PROJETO DE LEI N.º 212/19
INSTITUI O ESTATUTO DA PESSOA COM CÂNCER NO ÂMBITO DO ESTADO DO CEARÁ.
A ASSEMBLEIA LEGISLATIVA DO ESTADO DO CEARÁ
D E C R E T A:
CAPÍTULO I
DAS DISPOSIÇÕES PRELIMINARES
Art. 1.º Institui no âmbito do Estado do Ceará o Estatuto da Pessoa com Câncer, destinado a promover e estabelecer, em condições de igualdade, as normas, diretrizes e critérios básicos para a inclusão social e cidadania participativa plena e efetiva da pessoa diagnosticada com câncer.
Parágrafo único: Esta Lei busca assegurar, promover, proteger e resguardar o exercício pleno e em condições de igualdade de todos os direitos humanos e liberdades fundamentais das pessoas diagnosticadas com câncer.

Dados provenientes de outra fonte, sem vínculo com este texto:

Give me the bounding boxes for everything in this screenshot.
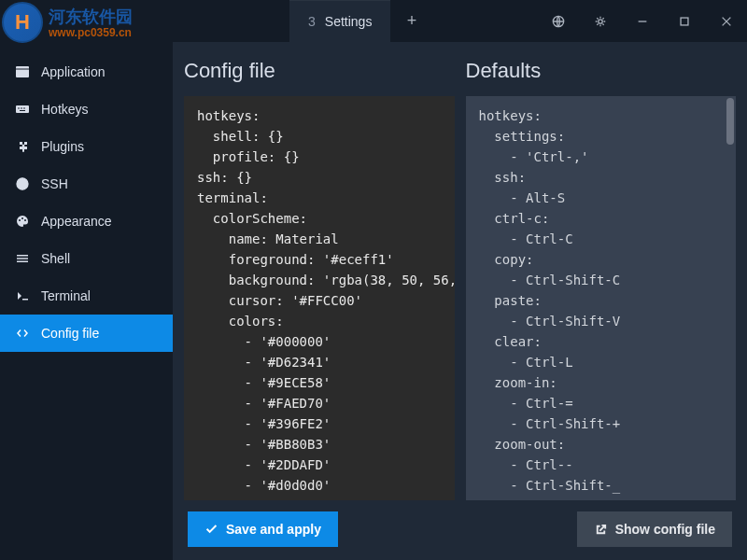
svg-rect-8 — [20, 110, 25, 111]
svg-point-7 — [23, 107, 25, 109]
svg-point-5 — [18, 107, 20, 109]
sidebar-item-label: SSH — [41, 176, 68, 191]
svg-rect-2 — [681, 18, 688, 25]
tab-number: 3 — [308, 14, 316, 29]
svg-point-1 — [598, 19, 601, 22]
save-button-label: Save and apply — [226, 522, 321, 537]
sidebar-item-label: Hotkeys — [41, 102, 89, 117]
defaults-viewer: hotkeys: settings: - 'Ctrl-,' ssh: - Alt… — [466, 96, 737, 500]
content-area: Config file hotkeys: shell: {} profile: … — [173, 42, 747, 560]
svg-point-11 — [21, 217, 23, 219]
svg-rect-4 — [16, 105, 29, 113]
sidebar-item-label: Appearance — [41, 214, 112, 229]
config-editor[interactable]: hotkeys: shell: {} profile: {} ssh: {} t… — [184, 96, 455, 500]
defaults-panel: Defaults hotkeys: settings: - 'Ctrl-,' s… — [466, 42, 737, 500]
sidebar-item-appearance[interactable]: Appearance — [0, 203, 173, 240]
close-button[interactable] — [705, 0, 747, 42]
config-file-panel: Config file hotkeys: shell: {} profile: … — [184, 42, 455, 500]
maximize-button[interactable] — [663, 0, 705, 42]
sidebar-item-shell[interactable]: Shell — [0, 240, 173, 277]
sidebar-item-ssh[interactable]: SSH — [0, 165, 173, 203]
keyboard-icon — [15, 102, 30, 117]
window-icon — [15, 64, 30, 79]
sidebar-item-hotkeys[interactable]: Hotkeys — [0, 91, 173, 128]
defaults-code: hotkeys: settings: - 'Ctrl-,' ssh: - Alt… — [479, 108, 621, 500]
open-icon — [594, 523, 608, 537]
tab-label: Settings — [325, 14, 373, 29]
gear-icon[interactable] — [579, 0, 621, 42]
puzzle-icon — [15, 139, 30, 154]
svg-point-10 — [19, 219, 21, 221]
sidebar-item-label: Plugins — [41, 139, 84, 154]
show-button-label: Show config file — [615, 522, 715, 537]
svg-point-12 — [24, 219, 26, 221]
panel-title-config: Config file — [184, 42, 455, 96]
sidebar-item-terminal[interactable]: Terminal — [0, 277, 173, 315]
config-code: hotkeys: shell: {} profile: {} ssh: {} t… — [197, 108, 455, 500]
tab-add-button[interactable]: + — [390, 0, 432, 42]
terminal-icon — [15, 288, 30, 303]
sidebar-item-plugins[interactable]: Plugins — [0, 128, 173, 165]
globe-icon[interactable] — [537, 0, 579, 42]
globe-icon — [15, 176, 30, 191]
save-and-apply-button[interactable]: Save and apply — [188, 511, 338, 547]
scrollbar[interactable] — [726, 98, 734, 145]
panel-title-defaults: Defaults — [466, 42, 737, 96]
plus-icon: + — [407, 11, 417, 31]
footer: Save and apply Show config file — [173, 500, 747, 560]
tab-settings[interactable]: 3 Settings — [289, 0, 390, 42]
palette-icon — [15, 214, 30, 229]
code-icon — [15, 326, 30, 341]
check-icon — [204, 523, 218, 537]
sidebar-item-config-file[interactable]: Config file — [0, 315, 173, 352]
list-icon — [15, 251, 30, 266]
sidebar: Application Hotkeys Plugins SSH Appearan… — [0, 42, 173, 560]
sidebar-item-label: Application — [41, 64, 106, 79]
svg-rect-3 — [16, 66, 29, 77]
sidebar-item-label: Shell — [41, 251, 70, 266]
svg-point-6 — [21, 107, 22, 109]
sidebar-item-application[interactable]: Application — [0, 53, 173, 91]
sidebar-item-label: Terminal — [41, 288, 91, 303]
minimize-button[interactable] — [621, 0, 663, 42]
show-config-file-button[interactable]: Show config file — [577, 511, 732, 547]
tab-area: 3 Settings + — [0, 0, 537, 42]
window-controls — [537, 0, 747, 42]
sidebar-item-label: Config file — [41, 326, 99, 341]
titlebar: 3 Settings + — [0, 0, 747, 42]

Art. 2.º Para fins de aplicação desta Lei, considera-se:
I - apoios especiais, a orientação e a supervisão, entre outros elementos que auxiliem ou permitam compensar uma ou mais limitações físicas da pessoa com câncer, favorecendo a sua autonomia, de forma a contribuir com sua inclusão social, bem como beneficiar o processo de habilitação e reabilitação ou qualidade de vida;
II - ajudas técnicas, qualquer elemento que facilite a autonomia pessoal ou possibilite o acesso e o uso de meio físico, visando à melhoria da funcionalidade e qualidade de vida da pessoa com câncer, como produtos, instrumentos, equipamentos ou tecnologia inclusive os adaptados ou especialmente projetados, como órteses e próteses, bolsas coletoras para ostomizados, entre outros;
III - procedimentos especiais, meios utilizados para auxiliar a pessoa que, devido ao estágio de sua enfermidade, exige condições peculiares para o desenvolvimento de atividades, como jornada de trabalho variável, horário flexível, entre outros;
IV - pessoa com câncer clinicamente ativo, o paciente que tenha esta condição atestada por dois médicos especialistas (cirurgião oncológico, oncologista clínico, hematologista ou radioterapeuta) da rede pública ou conveniada ao SUS.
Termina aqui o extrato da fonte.